FOR IMMEDIATE RELEASE:
February 14, 2019
Contact:
Jim Baker, jim.baker@PEstakeholder.org, 312-933-0230
Carter Dougherty, carter@ourfinancialsecurity.org, 202-251-6700
Elisabeth Voigt, evoigt@mhaction.org, 202-997-6171
Private Equity Threatens Manufactured Home Residents
New report details industry’s threat to communities needing low-cost housing
New report from MHAction, Private Equity Stakeholder Project, and Americans for Financial Reform Education Fund details private equity convergence on manufactured housing
Many of the largest private equity and real estate investors in the world, managing more than $1.77 trillion in assets, have bought up manufactured home communities at a rapid pace and raised rents and fees sharply, posing a dramatic new threat to the economic security of millions of seniors, people with disabilities, families, and immigrants in need of low-cost housing, according to a new report.
The report, titled Private Equity Giants Converge on Manufactured Homes, also details how Fannie Mae, the U.S. government-controlled mortgage backer, has provided more than $1.5 billion in mortgages to support private equity-backed acquisitions of manufactured home communities.
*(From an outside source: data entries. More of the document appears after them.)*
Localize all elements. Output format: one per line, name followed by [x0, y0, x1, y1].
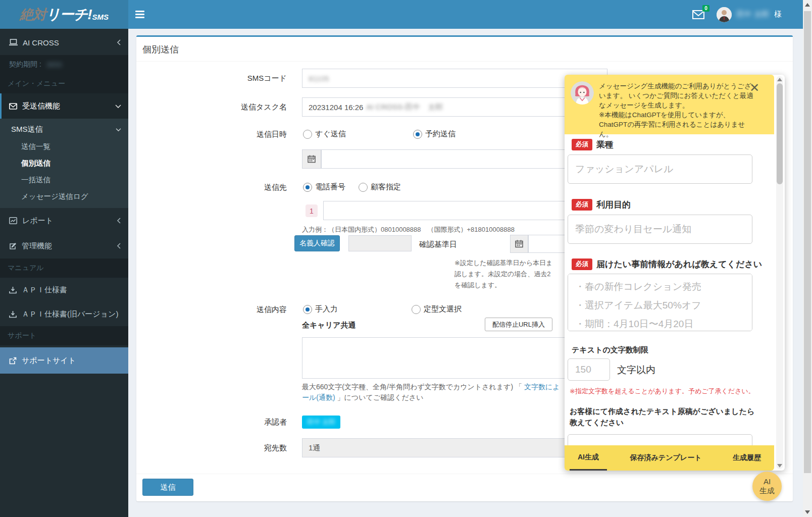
- external-link-icon: [9, 357, 17, 365]
- sidebar-toggle-icon[interactable]: [135, 11, 144, 18]
- recipient-count-value: 1通: [309, 443, 320, 453]
- sidebar-item-message-log[interactable]: メッセージ送信ログ: [0, 188, 128, 205]
- sidebar-item-admin[interactable]: 管理機能: [0, 233, 128, 258]
- window-scrollbar[interactable]: [803, 0, 812, 517]
- scroll-down-icon[interactable]: [777, 464, 782, 468]
- purpose-input[interactable]: [568, 215, 752, 244]
- radio-label: 手入力: [315, 304, 338, 314]
- task-name-label: 送信タスク名: [136, 97, 287, 117]
- tab-saved-templates[interactable]: 保存済みテンプレート: [622, 445, 710, 471]
- sidebar-item-api-doc[interactable]: ＡＰＩ仕様書: [0, 278, 128, 302]
- char-count-link[interactable]: 文字数によ: [524, 383, 560, 391]
- chevron-left-icon: [117, 39, 121, 45]
- sidebar-submenu-sms: SMS送信 送信一覧 個別送信 一括送信 メッセージ送信ログ: [0, 119, 128, 208]
- logo-part3: SMS: [92, 13, 109, 21]
- charlimit-input[interactable]: [568, 358, 610, 381]
- name-check-button[interactable]: 名義人確認: [294, 235, 340, 251]
- ai-generation-panel: メッセージング生成機能のご利用ありがとうございます。 いくつかご質問にお答えいた…: [565, 75, 785, 471]
- radio-send-scheduled[interactable]: 予約送信: [413, 129, 455, 139]
- approver-badge[interactable]: 田中 太郎: [302, 416, 340, 429]
- sidebar-item-ai-cross[interactable]: AI CROSS: [0, 30, 128, 55]
- required-badge: 必須: [572, 199, 592, 211]
- radio-label: 顧客指定: [371, 182, 401, 192]
- fab-line1: AI: [764, 477, 771, 486]
- calendar-icon: [515, 240, 523, 248]
- industry-input[interactable]: [568, 154, 752, 184]
- logo-part1: 絶対: [20, 6, 46, 24]
- phone-input-hint: 入力例：（日本国内形式）08010008888 （国際形式）+818010008…: [302, 225, 515, 234]
- max-chars-note-text: 最大660文字(文字種、全角/半角問わず文字数でカウントされます) 「: [302, 383, 524, 391]
- app-logo[interactable]: 絶対 リーチ! SMS: [0, 0, 128, 29]
- ai-panel-header: メッセージング生成機能のご利用ありがとうございます。 いくつかご質問にお答えいた…: [565, 75, 774, 134]
- calendar-addon-button[interactable]: [302, 149, 321, 169]
- fab-line2: 生成: [759, 486, 775, 495]
- radio-label: すぐ送信: [315, 129, 346, 139]
- sidebar-item-report[interactable]: レポート: [0, 208, 128, 233]
- name-check-result-field: [348, 235, 412, 251]
- task-name-input[interactable]: 20231204 16:26 AI CROSS-田中 太郎: [302, 97, 607, 117]
- ai-panel-scrollbar[interactable]: [776, 76, 783, 469]
- close-icon[interactable]: ✕: [749, 82, 759, 94]
- recipient-count-label: 宛先数: [136, 438, 287, 457]
- base-date-calendar-button[interactable]: [510, 235, 528, 253]
- tab-ai-generate[interactable]: AI生成: [570, 445, 607, 471]
- submit-button[interactable]: 送信: [142, 479, 193, 496]
- mail-count-badge: 0: [702, 5, 709, 12]
- sidebar-item-individual-send[interactable]: 個別送信: [0, 155, 128, 172]
- sidebar-item-label: ＡＰＩ仕様書(旧バージョン): [22, 309, 121, 319]
- radio-template-select[interactable]: 定型文選択: [412, 304, 462, 314]
- message-body-textarea[interactable]: [302, 337, 607, 379]
- calendar-icon: [308, 155, 316, 163]
- required-badge: 必須: [572, 139, 592, 150]
- radio-manual-input[interactable]: 手入力: [303, 304, 338, 314]
- sidebar: AI CROSS 契約期間 : 3650 メイン・メニュー 受送信機能 SMS送…: [0, 29, 128, 517]
- ai-generate-fab[interactable]: AI 生成: [752, 472, 782, 501]
- user-menu[interactable]: 田中 太郎 様: [717, 7, 782, 22]
- tab-generation-history[interactable]: 生成履歴: [725, 445, 769, 471]
- recipient-label: 送信先: [136, 181, 287, 194]
- base-date-note-line3: を確認します。: [454, 280, 552, 291]
- sidebar-item-api-doc-old[interactable]: ＡＰＩ仕様書(旧バージョン): [0, 302, 128, 326]
- chevron-down-icon: [115, 104, 121, 109]
- mail-button[interactable]: 0: [692, 9, 705, 20]
- approver-label: 承認者: [136, 416, 287, 429]
- scroll-up-icon[interactable]: [777, 78, 782, 81]
- ai-panel-tabbar: AI生成 保存済みテンプレート 生成履歴: [565, 445, 774, 471]
- approver-name: 田中 太郎: [307, 418, 335, 427]
- sidebar-item-send-list[interactable]: 送信一覧: [0, 138, 128, 155]
- scrollbar-thumb[interactable]: [777, 83, 783, 184]
- charlimit-warning: ※指定文字数を超えることがあります。予めご了承ください。: [570, 387, 755, 396]
- sidebar-item-label: ＡＰＩ仕様書: [22, 285, 121, 295]
- radio-send-now[interactable]: すぐ送信: [303, 129, 346, 139]
- scroll-up-icon[interactable]: [805, 3, 810, 7]
- base-date-note-line2: 認します。未設定の場合、過去2: [454, 269, 552, 280]
- char-count-link2[interactable]: ール(通数): [302, 393, 335, 401]
- scroll-down-icon[interactable]: [805, 510, 810, 514]
- chevron-left-icon: [117, 218, 121, 224]
- chevron-down-icon: [116, 128, 121, 132]
- sms-code-label: SMSコード: [136, 69, 287, 88]
- contract-label: 契約期間 :: [9, 60, 41, 69]
- unsubscribe-url-button[interactable]: 配信停止URL挿入: [485, 318, 552, 331]
- sidebar-item-sms-group[interactable]: SMS送信: [0, 121, 128, 138]
- download-icon: [9, 286, 17, 294]
- required-badge: 必須: [572, 258, 592, 270]
- radio-phone-number[interactable]: 電話番号: [303, 182, 345, 192]
- sms-code-input[interactable]: 81105: [302, 69, 607, 88]
- max-chars-note-suffix: 」についてご確認ください: [335, 393, 424, 401]
- radio-customer-specify[interactable]: 顧客指定: [359, 182, 401, 192]
- sidebar-item-label: 管理機能: [22, 241, 112, 251]
- base-date-label: 確認基準日: [419, 236, 505, 253]
- info-textarea[interactable]: [568, 274, 752, 331]
- user-name-suffix: 様: [774, 10, 782, 19]
- sms-code-value: 81105: [309, 74, 329, 83]
- radio-label: 予約送信: [425, 129, 455, 139]
- sidebar-item-messaging[interactable]: 受送信機能: [0, 93, 128, 119]
- scrollbar-thumb[interactable]: [804, 11, 811, 473]
- sidebar-item-bulk-send[interactable]: 一括送信: [0, 172, 128, 188]
- laptop-icon: [9, 39, 18, 46]
- base-date-note-line1: ※設定した確認基準日から本日ま: [454, 257, 552, 269]
- envelope-icon: [9, 103, 17, 110]
- sidebar-item-support-site[interactable]: サポートサイト: [0, 347, 128, 374]
- charlimit-label: テキストの文字数制限: [572, 345, 648, 355]
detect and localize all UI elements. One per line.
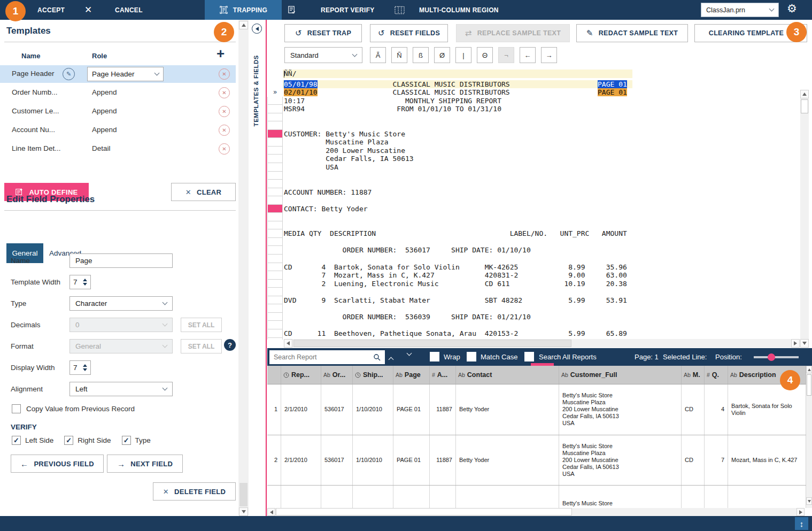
special-char-button[interactable]: | [455,47,471,63]
report-line[interactable] [267,304,800,313]
name-field[interactable]: Page [69,253,173,268]
table-row[interactable]: 22/1/20105360171/10/2010PAGE 0111887Bett… [267,435,806,486]
report-line[interactable]: CD 11 Beethoven, Pathetique Sonata, Arau… [267,329,800,338]
report-line[interactable]: MSR94 FROM 01/01/10 TO 01/31/10 [267,105,800,113]
special-char-button[interactable]: Ã [370,47,386,63]
verify-checkbox[interactable]: ✓ [64,436,73,445]
stepper-arrows-icon[interactable] [83,279,87,286]
search-previous-icon[interactable] [389,357,394,363]
line-gutter-cell[interactable] [267,155,283,163]
line-gutter-cell[interactable] [267,163,283,172]
search-icon[interactable] [373,353,381,361]
report-line[interactable]: 7 Mozart, Mass in C, K.427 420831-2 9.00… [267,271,800,280]
table-header-cell[interactable] [267,366,281,384]
report-line[interactable]: »02/01/10 CLASSICAL MUSIC DISTRIBUTORS P… [267,88,800,97]
line-gutter-cell[interactable] [267,172,283,180]
report-line[interactable]: DVD 9 Scarlatti, Stabat Mater SBT 48282 … [267,296,800,305]
line-gutter-cell[interactable] [267,271,283,280]
position-slider[interactable] [754,356,799,358]
table-header-cell[interactable]: AbM. [682,366,705,384]
previous-field-button[interactable]: ← PREVIOUS FIELD [11,455,104,473]
report-view[interactable]: ÑÑ/05/01/98 CLASSICAL MUSIC DISTRIBUTORS… [267,70,800,340]
reset-fields-button[interactable]: ↺ RESET FIELDS [370,24,448,42]
report-line[interactable]: MEDIA QTY DESCRIPTION LABEL/NO. UNT_PRC … [267,229,800,238]
search-all-reports-checkbox[interactable] [524,352,534,361]
delete-template-icon[interactable]: ✕ [219,87,230,98]
report-line[interactable]: Cedar Falls, IA 50613 [267,155,800,163]
line-gutter-cell[interactable] [267,238,283,247]
line-gutter-cell[interactable] [267,321,283,329]
line-gutter-cell[interactable] [267,280,283,288]
table-header-cell[interactable]: #A... [430,366,456,384]
current-line-arrow[interactable]: » [267,88,283,97]
search-next-icon[interactable] [407,351,412,356]
report-line[interactable] [267,180,800,188]
wrap-checkbox[interactable] [430,352,439,361]
help-icon[interactable]: ? [224,339,236,351]
report-vertical-scrollbar[interactable] [800,90,809,348]
report-file-dropdown[interactable]: ClassJan.prn [701,3,779,17]
line-gutter-cell[interactable] [267,313,283,321]
report-line[interactable] [267,196,800,205]
verify-checkbox[interactable]: ✓ [12,436,21,445]
report-line[interactable]: 2 Luening, Electronic Music CD 611 10.19… [267,280,800,288]
line-gutter-cell[interactable] [267,105,283,113]
panel-scrollbar[interactable] [238,20,249,515]
special-char-button[interactable]: Ñ [391,47,407,63]
fit-height-icon[interactable]: ↕ [795,517,808,530]
tab-multi-column-region[interactable]: MULTI-COLUMN REGION [395,0,499,20]
scrollbar-thumb[interactable] [276,508,572,515]
scroll-up-button[interactable] [806,366,812,373]
scroll-right-button[interactable] [796,508,805,516]
line-marker-pink[interactable] [267,205,283,213]
line-gutter-cell[interactable] [267,338,283,340]
template-row[interactable]: Customer Le...Append✕ [0,103,236,120]
clear-button[interactable]: ✕ CLEAR [171,183,236,201]
delete-template-icon[interactable]: ✕ [219,125,230,136]
report-line[interactable]: USA [267,163,800,172]
report-line[interactable]: ORDER NUMBER: 536017 SHIP DATE: 01/10/10 [267,246,800,255]
match-case-checkbox[interactable] [467,352,476,361]
report-line[interactable] [267,238,800,247]
report-line[interactable] [267,213,800,221]
copy-value-checkbox[interactable] [12,404,21,413]
next-field-button[interactable]: → NEXT FIELD [107,455,183,473]
cancel-button-label[interactable]: CANCEL [115,0,143,20]
redact-sample-text-button[interactable]: ✎ REDACT SAMPLE TEXT [576,24,688,42]
line-gutter-cell[interactable] [267,80,283,89]
line-gutter-cell[interactable] [267,121,283,130]
template-row[interactable]: Account Nu...Append✕ [0,121,236,139]
alignment-dropdown[interactable]: Left [69,382,173,396]
scrollbar-thumb[interactable] [239,483,248,506]
special-char-button[interactable]: Θ [477,47,493,63]
stepper-arrows-icon[interactable] [83,364,87,371]
table-header-cell[interactable]: Rep... [281,366,321,384]
special-char-button[interactable]: → [541,47,557,63]
report-line[interactable] [267,321,800,329]
accept-button-label[interactable]: ACCEPT [37,0,65,20]
table-vertical-scrollbar[interactable] [806,366,812,508]
report-line[interactable] [267,288,800,296]
position-slider-thumb[interactable] [768,353,775,361]
tab-trapping[interactable]: TRAPPING [205,0,282,20]
edit-pencil-icon[interactable]: ✎ [63,68,75,80]
report-line[interactable]: 10:17 MONTHLY SHIPPING REPORT [267,97,800,105]
report-line[interactable]: ORDER NUMBER: 536039 SHIP DATE: 01/21/10 [267,313,800,321]
delete-template-icon[interactable]: ✕ [219,106,230,117]
line-gutter-cell[interactable] [267,138,283,147]
table-header-cell[interactable]: #Q. [705,366,728,384]
report-line[interactable]: 05/01/98 CLASSICAL MUSIC DISTRIBUTORS PA… [267,80,800,89]
collapse-panel-icon[interactable] [252,24,262,34]
tab-report-verify[interactable]: REPORT VERIFY [287,0,375,20]
special-char-button[interactable]: ← [520,47,536,63]
report-line[interactable]: ÑÑ/ [267,70,800,78]
line-gutter-cell[interactable] [267,70,283,78]
scroll-right-button[interactable] [791,339,800,348]
line-gutter-cell[interactable] [267,329,283,338]
line-gutter-cell[interactable] [267,221,283,230]
line-marker-pink[interactable] [267,130,283,138]
line-gutter-cell[interactable] [267,288,283,296]
reset-trap-button[interactable]: ↺ RESET TRAP [284,24,362,42]
report-line[interactable]: CUSTOMER: Betty's Music Store [267,130,800,138]
scroll-up-button[interactable] [800,90,809,98]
“Private equity companies and predatory real estate investors are buying up mobile home communities, raising rents, and getting richer off the backs of poor people,” said Sabrina Ramirez, manufactured home resident from Palo Alto, California.
“The growing reach and impact of private equity in many parts of the housing market, and of the U.S. and global economy calls out for attention from lawmakers and regulators,” said Linda Jun, senior policy counsel, Americans for Financial Reform.
“The federal government should be helping mission-driven nonprofits and resident-owned cooperatives buy and run manufactured home communities, not private equity groups that are promising huge returns to their investors,” said Elisabeth Voigt, Co-Director of MHAction.
In most communities, homeowners own their dwellings, but the ground is privately held. For most residents, it is nearly impossible to move their homes, even though manufactured homes are commonly known as “mobile homes.” Real estate investment groups seized on this vulnerability and built a highly profitable business model with devastating effects on low-income seniors and families.
“In my community, my corporate owner has upped my costs by charging for water separately, passing on other fees, and increasing lot rent. That means sometimes I can’t buy groceries or put gas in my car or go to the doctor because I don’t have the copay,” said Pat Bohlen, resident of a TPG Capital-owed community in Urbana, Illinois.
The world’s largest private equity firms are now piling into the sector. “These firms invest capital from institutional investors into businesses, increase cash flow in a short-period of time, and sell the businesses or take them public through an IPO after four to six years,” explains Jim Baker, a researcher with the Private Equity Stakeholder Group. “Private equity investors are relying on manufactured home residents’ limited mobility to dramatically increase rents and fees with bare minimum investments in the communities.”
The private equity and institutional investors in manufactured homes covered in this report include:
- YES! Communities – Stockbridge Capital, Government of Singapore Investment Co, Pennsylvania Public School Employees Retirement System
- RHP Properties – Brookfield Asset Management
- RV Horizons/ MHP Funds – TPG Capital
- Inspire Communities – Apollo Global Management
- Kingsley Management Company
- Horizon Land Company – Federal Capital Partners/ Texas Employees Retirement System
- Carlyle Group
- Treehouse Communities – Blackstone Group
- Carefree Communities – Centerbridge Capital
To demand action by corporate owners and government officials, residents of manufactured home communities across the country are organizing their neighbors, establishing resident associations, collaborating with tenants, and fighting to protect their homes and communities.